The remainder of \(x\)’s type in \(\Gamma_\mathsf{T1}\) depends on how \(x\) is accessed by higher-priority tasks that share it: ISR_IN. Since ISR_IN is a discard task that writes \(x\), the third qualifier of \(x\) in \(\Gamma_\mathsf{T1}\) is \(\mathsf{Nid}\); similarly, the local qualifier of \(x\) in \(\Gamma_\mathsf{IN}\) is \(\mathsf{Nid}\).

\(\Gamma_\mathsf{T1} = {d : \mathsf{int}@\langle \mathsf{Id},\mathsf{Id},\mathsf{Id} \rangle, x : \mathsf{int}@\langle \mathsf{Id},\mathsf{Id},\mathsf{\color{red}Nid} \rangle, \mathit{prev} : \mathsf{int}@\langle \mathsf{Id},\mathsf{Id},\mathsf{Id} \rangle}\)

\(\Gamma_\mathsf{IN} = {x : \mathsf{int}@\langle \mathsf{\color{red}Nid}, ?, ? \rangle, \mathit{inp} : \mathsf{int}@\langle ?,?,? \rangle}\)

With \(\Gamma_\mathsf{T1}\) complete, we continue to fill in the remaining missing qualifiers in \(\Gamma_\mathsf{IN}\). As there are no tasks with higher priority than ISR_IN, the third qualifier of \(x\) in \(\Gamma_\mathsf{IN}\) is \(\mathsf{Id}\). Since TASK1 is the only task with lower priority than ISR_IN, the second qualifier of \(x\) in \(\Gamma_\mathsf{IN}\) comes from the first qualifier of \(x\) in \(\Gamma_\mathsf{T1}\), which is \(\mathsf{Id}\).
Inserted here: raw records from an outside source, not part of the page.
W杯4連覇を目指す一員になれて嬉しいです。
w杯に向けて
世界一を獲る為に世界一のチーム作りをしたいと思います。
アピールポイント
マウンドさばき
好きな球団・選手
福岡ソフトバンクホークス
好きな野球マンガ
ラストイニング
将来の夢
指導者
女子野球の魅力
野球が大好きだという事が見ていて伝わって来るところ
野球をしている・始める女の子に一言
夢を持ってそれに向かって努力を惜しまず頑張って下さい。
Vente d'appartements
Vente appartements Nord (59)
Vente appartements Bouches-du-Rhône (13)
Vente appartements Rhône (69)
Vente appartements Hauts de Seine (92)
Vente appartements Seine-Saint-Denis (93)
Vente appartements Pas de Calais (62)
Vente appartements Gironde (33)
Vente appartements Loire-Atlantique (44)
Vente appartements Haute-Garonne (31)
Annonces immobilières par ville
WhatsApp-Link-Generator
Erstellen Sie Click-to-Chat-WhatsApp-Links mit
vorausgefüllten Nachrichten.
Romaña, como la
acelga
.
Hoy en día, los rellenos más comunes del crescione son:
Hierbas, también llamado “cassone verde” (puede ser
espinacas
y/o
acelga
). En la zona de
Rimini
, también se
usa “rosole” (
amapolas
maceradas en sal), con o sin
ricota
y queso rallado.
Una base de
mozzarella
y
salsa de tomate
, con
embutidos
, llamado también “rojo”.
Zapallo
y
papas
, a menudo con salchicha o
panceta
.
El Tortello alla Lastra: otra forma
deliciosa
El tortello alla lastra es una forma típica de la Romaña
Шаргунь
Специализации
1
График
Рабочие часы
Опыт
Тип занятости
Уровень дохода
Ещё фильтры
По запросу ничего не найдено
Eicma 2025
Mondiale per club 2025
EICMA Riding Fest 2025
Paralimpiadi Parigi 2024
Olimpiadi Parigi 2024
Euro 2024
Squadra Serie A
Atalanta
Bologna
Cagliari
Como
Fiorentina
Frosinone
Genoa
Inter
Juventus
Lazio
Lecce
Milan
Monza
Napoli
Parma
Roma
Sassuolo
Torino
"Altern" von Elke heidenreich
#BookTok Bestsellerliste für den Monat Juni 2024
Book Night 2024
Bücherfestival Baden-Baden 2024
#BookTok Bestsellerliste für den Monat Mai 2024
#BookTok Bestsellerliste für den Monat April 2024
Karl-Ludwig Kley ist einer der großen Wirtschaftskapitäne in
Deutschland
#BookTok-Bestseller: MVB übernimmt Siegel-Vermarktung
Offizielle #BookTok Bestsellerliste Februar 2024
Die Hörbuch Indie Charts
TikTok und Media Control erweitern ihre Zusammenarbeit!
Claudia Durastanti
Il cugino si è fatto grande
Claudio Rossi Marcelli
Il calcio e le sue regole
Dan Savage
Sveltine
Since we assume that task inputs are the same on re-execution, \(inp\) is locally and globally idempotent in \(\Gamma_\mathsf{IN}\). We arrive at the following typing contexts:

\(\Gamma_\mathsf{T1} = {d : \mathsf{int}@\langle \mathsf{Id},\mathsf{Id},\mathsf{Id} \rangle, x : \mathsf{int}@\langle \mathsf{Id},\mathsf{Id},\mathsf{Nid} \rangle, \mathit{prev} : \mathsf{int}@\langle \mathsf{Id},\mathsf{Id},\mathsf{Id} \rangle}\)

\(\Gamma_\mathsf{IN} = {x : \mathsf{int}@\langle \mathsf{Nid},\mathsf{\color{red}Id},\mathsf{\color{red}Id}\rangle, \mathit{inp} : \mathsf{int}@\langle \mathsf{\color{red}Id},\mathsf{\color{red}Id},\mathsf{\color{red}Id} \rangle}\)

Step 2: check that the specification can be satisfied

Using these typing contexts, we can now check whether the example program is correct relative to its specification. Two of the most important checks performed by our typing rules are that:

  1. a given critical section cannot be preempted by any task that accesses common shared variables , and
  2. non-idempotent data does not flow to locally idempotent results .

The first is enforced by checking that the priority of each critical section is at least as high as the ceiling priority of any tasks that access common shared variables, as in the priority ceiling protocol frequently used in real-time systems [9]. The second is enforced by applying principles from information flow type systems, as described above: non-idempotent data from local and global sources must not flow to locally idempotent variables.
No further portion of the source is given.